> _Exercise instructions_:
Using only the entries below, output the lines starting at the one containing "Read more about1857 Small Cents Flying Ea" and ending at the one containing "How to Fix Common Unique", exactly and inclusive of both, omitting the pictures.

> _Records supplied_:

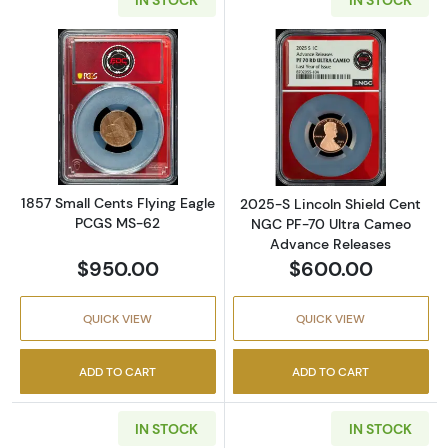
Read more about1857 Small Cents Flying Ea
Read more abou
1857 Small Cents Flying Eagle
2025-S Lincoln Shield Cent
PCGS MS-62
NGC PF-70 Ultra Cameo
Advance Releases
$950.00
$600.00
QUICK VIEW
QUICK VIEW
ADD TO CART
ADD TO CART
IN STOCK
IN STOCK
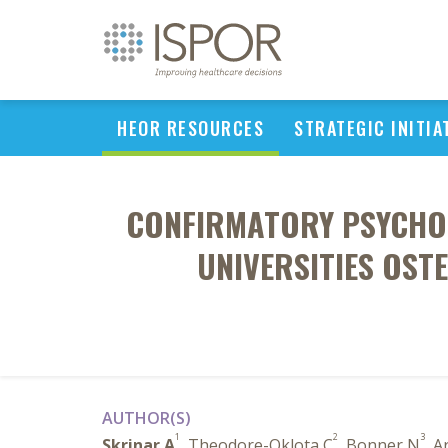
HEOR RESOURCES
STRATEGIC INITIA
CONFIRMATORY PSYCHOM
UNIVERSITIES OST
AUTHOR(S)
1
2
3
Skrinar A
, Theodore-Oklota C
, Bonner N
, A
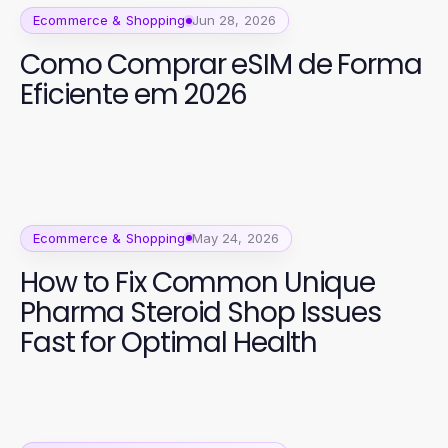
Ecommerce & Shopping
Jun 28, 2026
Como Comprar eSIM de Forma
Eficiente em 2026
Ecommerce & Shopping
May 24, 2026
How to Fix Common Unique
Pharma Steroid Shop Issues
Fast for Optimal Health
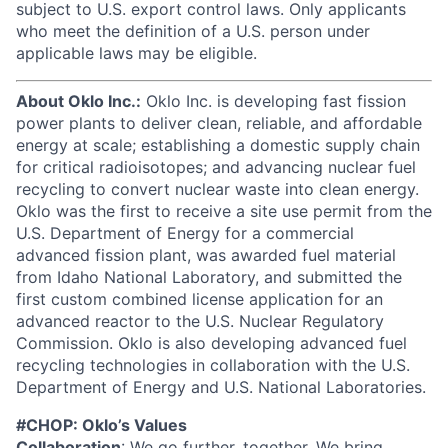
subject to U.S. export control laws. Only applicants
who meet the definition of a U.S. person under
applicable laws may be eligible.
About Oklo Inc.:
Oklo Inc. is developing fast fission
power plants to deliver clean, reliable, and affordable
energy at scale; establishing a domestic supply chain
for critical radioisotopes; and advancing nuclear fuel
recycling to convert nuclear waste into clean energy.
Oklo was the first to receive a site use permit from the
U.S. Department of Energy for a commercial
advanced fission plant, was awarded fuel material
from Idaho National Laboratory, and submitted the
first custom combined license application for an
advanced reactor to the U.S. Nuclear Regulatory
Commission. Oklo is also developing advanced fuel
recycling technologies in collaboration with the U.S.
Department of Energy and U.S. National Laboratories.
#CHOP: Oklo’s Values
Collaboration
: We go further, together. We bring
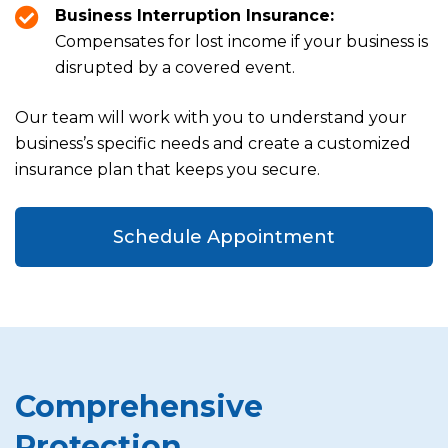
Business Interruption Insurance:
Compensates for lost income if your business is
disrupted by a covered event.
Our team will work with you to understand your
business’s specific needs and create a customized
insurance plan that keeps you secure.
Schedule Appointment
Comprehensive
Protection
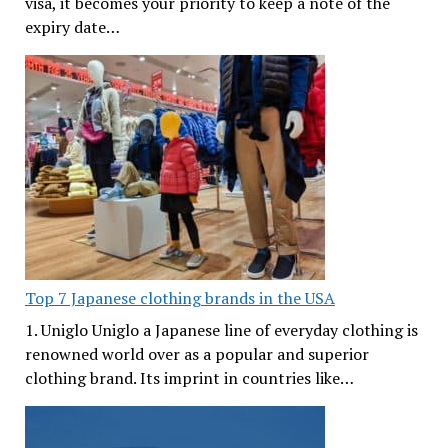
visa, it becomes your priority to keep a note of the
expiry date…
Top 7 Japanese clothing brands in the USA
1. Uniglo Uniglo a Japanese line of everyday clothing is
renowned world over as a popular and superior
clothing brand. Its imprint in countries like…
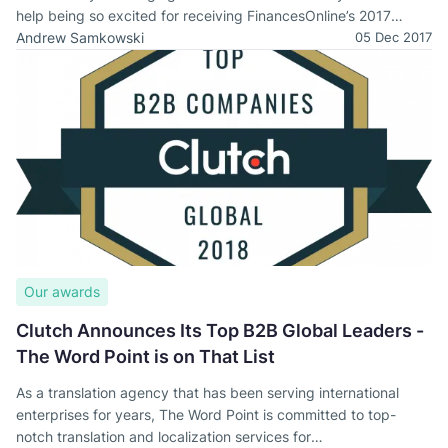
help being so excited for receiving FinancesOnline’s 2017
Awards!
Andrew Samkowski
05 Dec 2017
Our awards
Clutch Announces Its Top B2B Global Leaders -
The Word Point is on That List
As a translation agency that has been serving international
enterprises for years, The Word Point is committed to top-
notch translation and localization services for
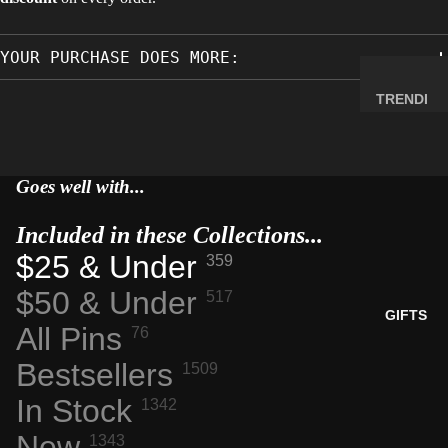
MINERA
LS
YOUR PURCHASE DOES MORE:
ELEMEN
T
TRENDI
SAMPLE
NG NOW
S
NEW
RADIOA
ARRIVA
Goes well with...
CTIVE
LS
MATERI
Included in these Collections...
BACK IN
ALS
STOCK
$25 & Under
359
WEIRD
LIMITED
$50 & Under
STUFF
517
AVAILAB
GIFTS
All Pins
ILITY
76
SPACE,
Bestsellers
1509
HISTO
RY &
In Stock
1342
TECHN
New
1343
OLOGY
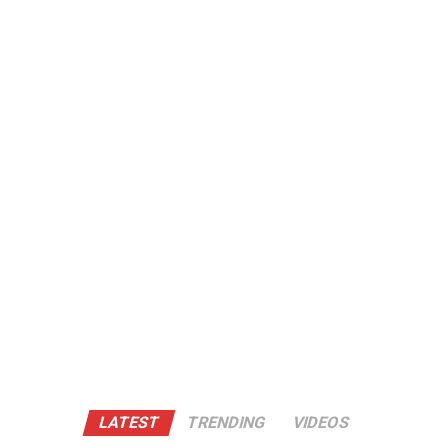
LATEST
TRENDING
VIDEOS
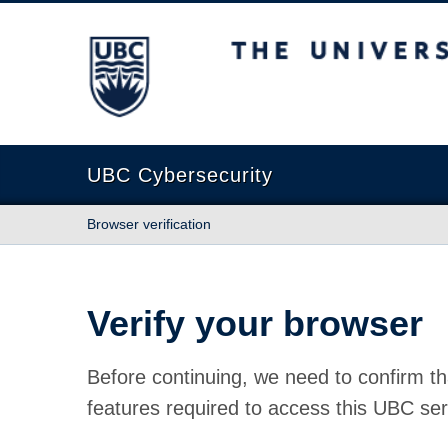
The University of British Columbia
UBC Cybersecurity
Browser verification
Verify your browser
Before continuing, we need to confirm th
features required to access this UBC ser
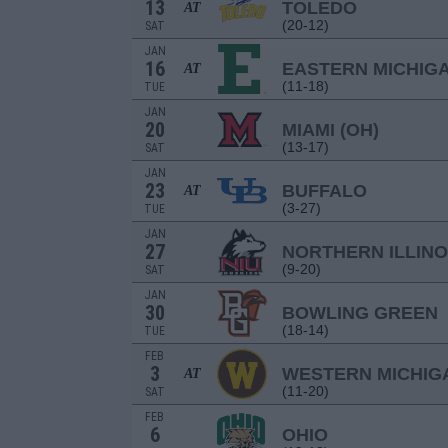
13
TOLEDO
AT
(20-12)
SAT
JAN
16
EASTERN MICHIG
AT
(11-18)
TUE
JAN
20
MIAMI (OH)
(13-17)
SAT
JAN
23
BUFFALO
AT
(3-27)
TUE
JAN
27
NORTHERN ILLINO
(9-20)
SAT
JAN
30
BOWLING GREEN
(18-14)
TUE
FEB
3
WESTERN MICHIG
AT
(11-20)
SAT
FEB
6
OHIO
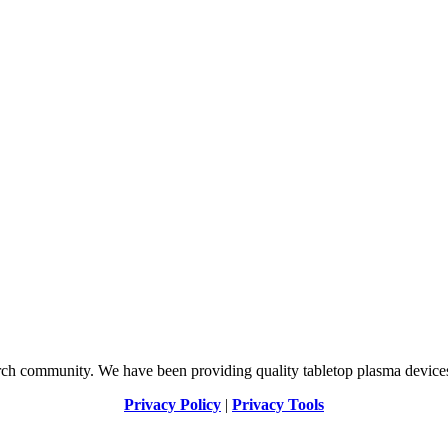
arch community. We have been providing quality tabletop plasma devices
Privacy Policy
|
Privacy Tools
--
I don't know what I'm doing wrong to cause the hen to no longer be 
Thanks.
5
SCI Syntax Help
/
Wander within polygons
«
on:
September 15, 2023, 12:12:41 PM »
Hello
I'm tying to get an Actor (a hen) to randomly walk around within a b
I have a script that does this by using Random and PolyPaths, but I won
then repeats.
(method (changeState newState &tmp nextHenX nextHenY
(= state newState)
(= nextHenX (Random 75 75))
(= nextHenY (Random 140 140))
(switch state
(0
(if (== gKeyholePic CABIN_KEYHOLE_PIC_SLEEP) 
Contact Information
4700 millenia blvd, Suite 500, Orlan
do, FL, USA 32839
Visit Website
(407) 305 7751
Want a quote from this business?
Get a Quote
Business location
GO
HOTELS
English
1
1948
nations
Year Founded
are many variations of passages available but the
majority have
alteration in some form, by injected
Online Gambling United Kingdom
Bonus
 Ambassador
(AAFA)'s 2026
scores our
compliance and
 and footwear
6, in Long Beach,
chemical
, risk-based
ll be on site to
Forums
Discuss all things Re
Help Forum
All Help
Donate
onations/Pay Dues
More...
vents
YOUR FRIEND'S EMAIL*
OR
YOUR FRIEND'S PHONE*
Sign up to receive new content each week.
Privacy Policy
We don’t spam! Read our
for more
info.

> _Task output_:
Read more about1857 Small Cents Flying Ea
Read more abou
1857 Small Cents Flying Eagle
2025-S Lincoln Shield Cent
PCGS MS-62
NGC PF-70 Ultra Cameo
Advance Releases
$950.00
$600.00
QUICK VIEW
QUICK VIEW
ADD TO CART
ADD TO CART
IN STOCK
IN STOCK
HEOR RESOURCES
STRATEGIC INITIA
CONFIRMATORY PSYCHOM
UNIVERSITIES OST
AUTHOR(S)
1
2
3
Skrinar A
, Theodore-Oklota C
, Bonner N
, A
Ecommerce & Shopping
Jun 28, 2026
Como Comprar eSIM de Forma
Eficiente em 2026
Ecommerce & Shopping
May 24, 2026
How to Fix Common Unique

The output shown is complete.